Se você leitor me permitir, hoje traçarei um eito de desabafos. Hoje estou sem muito ânimo para falar sobre comportamento político que, por si só, tem sido desastroso, embora seja um caminho para o progresso da vida coletiva. Os impactos dos últimos dias ainda produzem efeitos.
Como pode um humano pretender a morte de outro humano [nem falarei de seu semelhante porque temo a interpretação egoísta na base do “igual a mim, eu primeiro”]. Nos últimos tempos podemos observar comportamentos cuja formação de caráter tem as folhas timbradas pela arrogância e pelo egoísmo. Uma necessidade de vencer, ao invés de diálogo produtivo e honesto. Talvez o sofrimento seja de afasia e o sentimento de narciso paroleiro; fala-se sem pensar. Pensamento é natural da espécie, mas a reflexão exige um pouco mais do que o impulso elétrico do cérebro.
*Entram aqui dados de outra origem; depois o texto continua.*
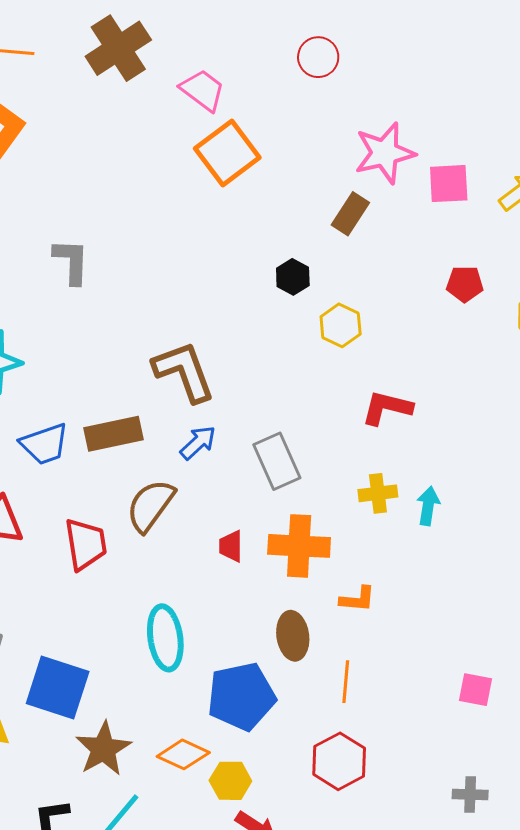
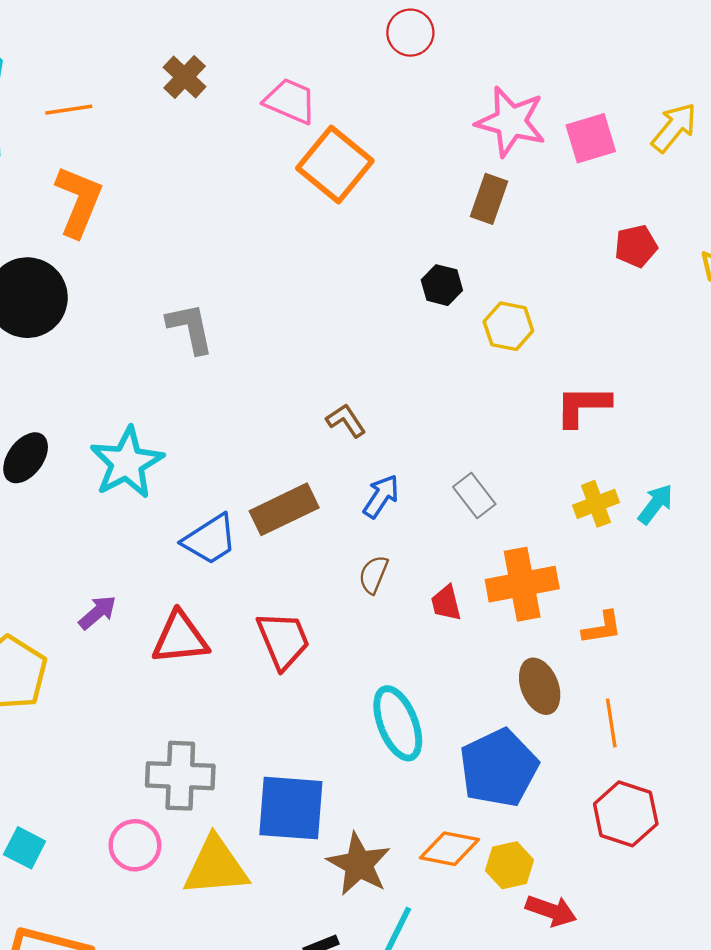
brown cross: (118, 48) -> (185, 77), size x0.6
pink star: (385, 153) -> (511, 122), turned -30
brown L-shape: (184, 372) -> (346, 421), size x0.5
gray rectangle: (277, 461) -> (474, 495), size x0.7
brown semicircle: (150, 506) -> (373, 575), moved, size x0.6
cyan arrow: (428, 506) -> (656, 504), turned 42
Você acredita que sua vontade e opinião é suficiente para gritar, xingar, imputar desaforos aos outros ou desvalorizar qualquer discordância em referência às suas ideias? Por que tens opinião achas que deves ser ouvido? Não tens prudência absolutamente nenhuma? A perda da sensibilidade da importância do outro, da proeza de espécie [lembremos dos mamíferos], da atitude e do ato de proteção coletiva, é uma lembrança de que o indivíduo está inserido dentro de sua própria corrente sanguínea. Vê-se, monofásico, em seu próprio sistema orgânico, de pensamentos e de sentimentos da realidade da parte interna de sua pele: só pode doar-se a si mesmo. Os restantes são satélites de sua subjetividade.
Se tens vontade [e isso é condição de ser], tal não se converte em passarela para projetares a ti mesmo direitos pessoais. Se tens opiniões, por bom senso, guarda-a, amadurece, repensa. Não as vomita sobre os outros porque apenas e simplesmente tens vontade. Vives com os outros! [Não é um conselho, apenas uma reflexão].
Não consegues imaginar que os pais das crianças mortas estão a desabar no abismo da ausência permanente de seus filhos? Dos rostos que nunca mais andarão no tempo? Desconheces a dor dos outros estampada nos jornais, nas redes sociais? E tu, em tua covardia digital, ficas a espinafrar tua arrogância pela boca e pelos dedos? A tela te parece o espelho dos lagos de narciso revoltoso e vingativo? Ainda tens a petulância de sempre considerares que estás certo, porque é a tua opinião? Não há reflexão para se falar sobre os outros e sobre o mundo? Foste togado, por ti mesmo, ao cargo de juiz supremo, onisciente, onipotente?
Já te passou pela cabeça que gritas e acusas aos outros teus próprios medos e fraquezas? Reclamas nos outros a rejeição que sentes de ti? Deflagras teus gritos insubordináveis aos outros porque rejeitas a ti próprio? Por acaso é ali que te encontras, porque ali tu o és? És hoje teus desafetos de infância? Dizes, por dilatação, as virtudes que és, mas isso não seria apenas o desejo do que gostarias de ser? Será que é para ti que existes?
Tu que executas o rito matinal da autocoroação, para te estabelecer glórias, precisas gritar na primeira postagem? Mas quem és não te podes falar em público, porque, sem que saibas, são os outros que te dirão quem tu és.